If it is feasible, can you explain why there are so many compromised websites and computers that have been taken over by hackers?
======
kstenerud
The short answer: Security is HARD.

The long answer:

When even OpenSSH, a product dedicated to security, with highly trained,
security focused minds, has new vulnerabilities coming to light on a regular
basis, chances are this isn't an easily solved problem.

There can be any number of reasons why a security hole exists, covering
laziness, incompetence, ignorance, or simple mistakes. Unless you can
mathematically prove the correct functioning of your program (no small feat),
there are bugs in it, and chances are some of those bugs are security
vulnerabilities.

There have been numerous attempts at protecting so-called "data-only" memory,
but thus far they have not stopped buffer overrun exploits completely.

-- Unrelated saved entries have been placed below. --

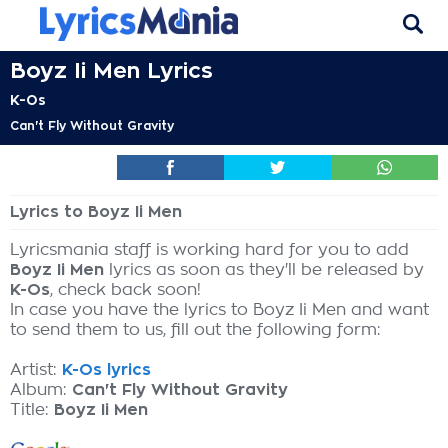
Boyz Ii Men Lyrics
K-Os
Can't Fly Without Gravity
Lyrics to Boyz Ii Men
Lyricsmania staff is working hard for you to add
Boyz Ii Men
lyrics as soon as they'll be released by
K-Os
, check back soon!
In case you have the lyrics to Boyz Ii Men and want
to send them to us, fill out the following form:
Artist:
K-Os lyrics
Album:
Can't Fly Without Gravity
Title:
Boyz Ii Men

The only way to be more sure that your program is not vulnerable to memory
pointer exploits is to use a language that doesn't expose pointers to the
programmer. But then you sacrifice speed and executable code size. And even
then you can't be 100% sure because the compiler and runtime have bugs in
them.

The more safety you bake into a language, the slower programs written in it
will run. And even then, you're only safe until the next generation of
exploits come out that take advantage of something nobody thought would be a
security hole. And round and round we go.

------
noonespecial
Ok, boss, we've got the prototype going, it should only take about two more
weeks to test it and get it secure enough to... What, now? Seriously? It's
not... Ok, you're the boss.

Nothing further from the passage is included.